Task directions » Write down, unchanged, the entries from the first line through the line holding "Mit der Privatrechtsschutzversicherung". Include no other line.

Saved data entries

_ _ _

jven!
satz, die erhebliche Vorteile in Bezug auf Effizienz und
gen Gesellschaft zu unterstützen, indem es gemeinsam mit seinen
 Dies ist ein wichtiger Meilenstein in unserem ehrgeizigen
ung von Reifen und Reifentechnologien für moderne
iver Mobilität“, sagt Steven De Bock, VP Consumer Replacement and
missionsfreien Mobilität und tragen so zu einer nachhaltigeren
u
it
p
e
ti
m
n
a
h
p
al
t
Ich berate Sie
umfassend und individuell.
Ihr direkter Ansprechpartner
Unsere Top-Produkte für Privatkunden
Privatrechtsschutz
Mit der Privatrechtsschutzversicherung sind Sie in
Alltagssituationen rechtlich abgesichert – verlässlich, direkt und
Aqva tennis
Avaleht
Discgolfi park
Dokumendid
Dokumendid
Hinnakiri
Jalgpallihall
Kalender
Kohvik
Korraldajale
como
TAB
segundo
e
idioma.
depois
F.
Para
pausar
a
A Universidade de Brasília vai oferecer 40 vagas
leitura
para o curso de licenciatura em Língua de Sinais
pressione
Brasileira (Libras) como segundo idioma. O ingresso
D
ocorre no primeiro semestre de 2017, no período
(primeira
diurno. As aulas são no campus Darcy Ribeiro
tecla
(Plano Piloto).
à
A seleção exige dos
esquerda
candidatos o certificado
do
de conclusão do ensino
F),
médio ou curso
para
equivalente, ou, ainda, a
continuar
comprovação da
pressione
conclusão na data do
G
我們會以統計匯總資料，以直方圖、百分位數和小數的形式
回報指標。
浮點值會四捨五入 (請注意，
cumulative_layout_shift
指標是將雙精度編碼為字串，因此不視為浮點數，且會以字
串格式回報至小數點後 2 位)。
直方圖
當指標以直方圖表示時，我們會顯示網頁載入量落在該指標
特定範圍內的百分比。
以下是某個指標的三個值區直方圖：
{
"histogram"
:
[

_ _ _

Exercise result »
jven!
satz, die erhebliche Vorteile in Bezug auf Effizienz und
gen Gesellschaft zu unterstützen, indem es gemeinsam mit seinen
 Dies ist ein wichtiger Meilenstein in unserem ehrgeizigen
ung von Reifen und Reifentechnologien für moderne
iver Mobilität“, sagt Steven De Bock, VP Consumer Replacement and
missionsfreien Mobilität und tragen so zu einer nachhaltigeren
u
it
p
e
ti
m
n
a
h
p
al
t
Ich berate Sie
umfassend und individuell.
Ihr direkter Ansprechpartner
Unsere Top-Produkte für Privatkunden
Privatrechtsschutz
Mit der Privatrechtsschutzversicherung sind Sie in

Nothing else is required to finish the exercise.